Wenn die Vagina vollständig aus dem Dickdarm befreit ist, verwenden Sie eine Schere, um die Vagina am Introitus zu flankieren, und schneiden Sie sie dann ab, um sie aus dem Mauskörper zu entfernen. Halten Sie den Gebärmutterhals sanft fest, ziehen Sie ihn nach oben, um die Gebärmutterhörner besser sichtbar zu machen, und schneiden Sie direkt unter den Eierstöcken auf der rechten und linken Seite, um die Gebärmutterhörner freizugeben. Als nächstes entfernen Sie den Fortpflanzungstrakt aus dem Mauskörper und legen Sie ihn in eine sterile Petrischale.
Trennen Sie dann mit einer Rasierklinge die Gebärmutterhörner, den Gebärmutterhals und die Vagina. Legen Sie jedes Gewebe in das entsprechend gekennzeichnete Entnahmeröhrchen. Um die Organe zu homogenisieren, bereiten Sie einen tragbaren Homogenisator in einer Biosicherheitswerkbank vor.
Bereiten Sie zunächst einen Satz von drei 50-Milliliter-Röhrchen mit entionisiertem Wasser, 70% Ethanol bzw.

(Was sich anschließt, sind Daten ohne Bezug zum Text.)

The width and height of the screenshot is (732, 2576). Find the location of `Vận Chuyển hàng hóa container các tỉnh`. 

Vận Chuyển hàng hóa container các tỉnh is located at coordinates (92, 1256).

PBS vor, um die Homogenisatorschaufeln nach der Homogenisierung jedes Organs zu waschen. Um den Homogenisator zu reinigen, tauchen Sie die Klinge in den Wasserschlauch und schalten Sie die Maschine etwa drei Sekunden lang mit voller Geschwindigkeit ein. Schütteln Sie dann die Klinge auf einem Papiertuch, um überschüssiges Wasser zu entfernen.
Spülen Sie die Klinge nacheinander in 70% Ethanol und PBS. Nach dem ersten Spülen senken Sie die Homogenisatorsonde auf den Boden eines Röhrchens mit Organen, um das darunter liegende Gewebe einzufangen. Schalten Sie dann den Homogenisator ein, um das Gewebe zu mahlen, und bewegen Sie die Sonde etwa fünfmal vorsichtig auf und ab, wobei Sie sie unter Wasser halten.
Schalten Sie den Homogenisator aus und entfernen Sie ihn und stellen Sie visuell sicher, dass das Gewebe vollständig zerstört wird. Nach der Homogenisierung wird die Probe wieder in die anaerobe Kammer geleitet und eine serielle Verdünnung zur Gewinnung von KBE durchgeführt. Nach diesem Protokoll konnte die Rückgewinnung lebensfähiger Bakterien und die Zählung von koloniebildenden Einheiten aus den vaginalen Waschungen für die Bakterienstämme Gardnerella vaginalis, Prevotella bivia und Fusobacterium nucleatum erfolgreich durchgeführt werden.
Darüber hinaus korrelierte die Anzahl der koloniebildenden Einheiten von Gardnerella vaginalis, die aus vaginalen Waschungen gewonnen wurden, mit denen, die aus den Vaginalgewebehomogenaten gewonnen wurden. Diese Methode zeigte auch, dass die Prevotella bivia-Titer und das Uterusgewebe der Maus während der Koinfektion mit Gardnerella vaginalis signifikant höher waren als die Prevotella-Monoinfektion. Darüber hinaus konnte diese Methode erfolgreich eingesetzt werden, um die vaginale Persistenz eines mutierten Fusobacterium nucleatum-Stammes mit der des Wildtyps 24 und 72 Stunden nach der Beimpfung zu vergleichen.
Um die Immunantwort auf vaginale bakterielle Impfungen zu untersuchen, können Zytokin-Assays an den Gewebehomogenaten durchgeführt werden. Alternativ könnten Gewebe für die histologische Untersuchung aufbewahrt werden, um Entzündungszeichen zu beurteilen.